Professor Dianne Shanley has always had a lifelong passion for helping people and improving care. “Even when I was a student, I was researching how to improve mental health systems and how we can improve access to care for children,” she explains. That drive to get health services out to children who need it most was what inspired her research into what has become a groundbreaking, no-barriers new healthcare model.  

The Yapatjarrathati Project, a name gifted by Kalkadoon Elders meaning ‘to get well’, involves research conducted by Dianne and a team of Griffith experts, conducted in collaboration with six organisations including Gidgee Healing—an Aboriginal Community Controlled Health Organisation. The team co-created a new model of holistic, culturally responsive healthcare that celebrates Aboriginal and Torres Strait Islander people strengths. The new approach includes a six-tier assessment, known as the Tracking Cube. This model integrates with everyday health checks and clinical decision-making tools, helping to triage children to support pathways. 

And although it was initially created to address and properly triage children with Fetal Alcohol Spectrum Disorder (FASD), the project has the scope to revolutionise the way we treat all sorts of childhood disorders.  

“My work has always been about how we can help all children with neurodevelopmental impairments get the help they need,” Dianne explains. “So even though we started trying to solve the problem with one neurodevelopmental disorder—FASD—the solution we’ve found could actually help support all neurodevelopmental disorders.”  

Dianne continues: “Currently a specialist assessment to diagnose a neurodevelopmental disorder can involve a wait time of one to three years. Our health system is clogged. 

“We realized we needed to think differently, because children in remote areas have an even harder time of getting the care they need because of the lack of specialists in those regions,” she says.    

“So we took the comprehensive assessment that specialists do for diagnosis and broke it into six parts—and we found out that non-specialists could do five of those six parts. 

“We knew that if we could get this out of the specialist system and into the primary care system, kids could get the help they needed closer to home.”  

By breaking down that triage process into six manageable steps, Dianne and her fellow researchers worked out how people such as Aboriginal health workers, nurses, teachers, child safety officers and youth workers could also valuably contribute to the journey, removing the bottleneck at the specialist end of the equation. “People can contribute information to each tier, and then we built the digital infrastructure to stitch those tiers back together. Now, we are working on embedding the process into practice management software in a primary care setting,” she explains.   

Addressing five of the six tiers in a primary care setting in some cases removed the need for a specialist referral altogether.  

“Our system helps the child’s primary care team to collect all of that information, and then hands it to a GP, who can augment their clinical decisions based on the data from our decision support tool. This helps them to decide which children need to see the pediatrician and which children could continue to be managed in primary care with the right support,” Dianne says.  

“By working with the Kalkadoon and surrounding communities, and co-designing this program with them, we realised they already knew how they wanted their children supported and we worked with them to implement it and prove it works. They showed us the way and we’ve helped them to apply it more broadly,” she says. 

So far, the project has been rolled out in the communities surrounding Mt Isa and more than 700 children have been triaged using the Tracking Cube. “When the tracking cube was used, kids were four times more likely to be identified as having a neurodevelopmental disorder and six times more likely to be supported close to home. Moreover, the quality of the referrals to specialists improved.” 

Based on that pilot data, Dianne says she and her team have been very fortunate to be successful in receiving an NHMRC partnership that’s just recently been announced to roll the project out at eight new sites across the country.  

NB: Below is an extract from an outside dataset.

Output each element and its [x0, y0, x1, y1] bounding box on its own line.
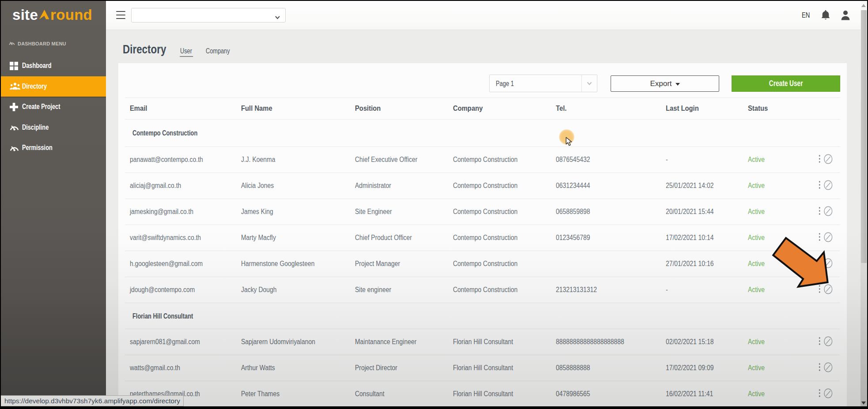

“The next stage of our research is looking at how we stagger the implementation across those sites so that we can learn from each site,” she says.  

Additionally, the team was accepted into the Lumina X healthtech accelerator program to explore how to make the program sustainable when funding finishes. “We’re really fortunate to have been invited to participate in this,” she says, “because what often happens is that we get grant funding, and we develop a great thing and then the funds run out or the grant ends. If you are lucky, whatever you’ve developed continues to be implemented, but in the absence of ongoing funding, it cannot be maintained and improved, so it just dies when it becomes out of date. 

“We want our system to continue to evolve in response to community needs and health system challenges. So, we are now thinking of how we can set up a business model—that’s what the Lumina X program is all about. We want to have the resources to enhance the product for new communities and allow us to give back to the original co-designing community,” she says. 

“Ultimately we hope to improve access to care for all children so that no child is left behind, and we want that to happen across the country.”